§ **Dataset records**
______

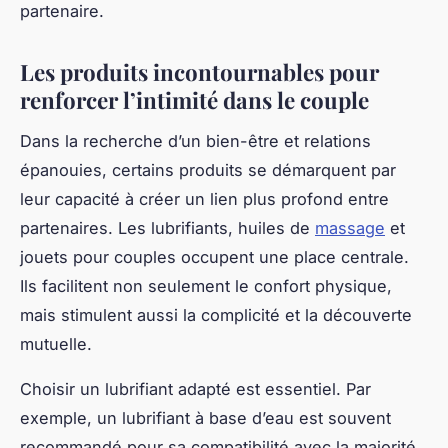
partenaire.
Les produits incontournables pour
renforcer l’intimité dans le couple
Dans la recherche d’un bien-être et relations
épanouies, certains produits se démarquent par
leur capacité à créer un lien plus profond entre
partenaires. Les lubrifiants, huiles de
massage
et
jouets pour couples occupent une place centrale.
Ils facilitent non seulement le confort physique,
mais stimulent aussi la complicité et la découverte
mutuelle.
Choisir un lubrifiant adapté est essentiel. Par
exemple, un lubrifiant à base d’eau est souvent
recommandé pour sa compatibilité avec la majorité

______

§ **Prompt**
Each line of the listing above should be retyped exactly, with no pictures.

§ **Written reply**
partenaire.
Les produits incontournables pour
renforcer l’intimité dans le couple
Dans la recherche d’un bien-être et relations
épanouies, certains produits se démarquent par
leur capacité à créer un lien plus profond entre
partenaires. Les lubrifiants, huiles de
massage
et
jouets pour couples occupent une place centrale.
Ils facilitent non seulement le confort physique,
mais stimulent aussi la complicité et la découverte
mutuelle.
Choisir un lubrifiant adapté est essentiel. Par
exemple, un lubrifiant à base d’eau est souvent
recommandé pour sa compatibilité avec la majorité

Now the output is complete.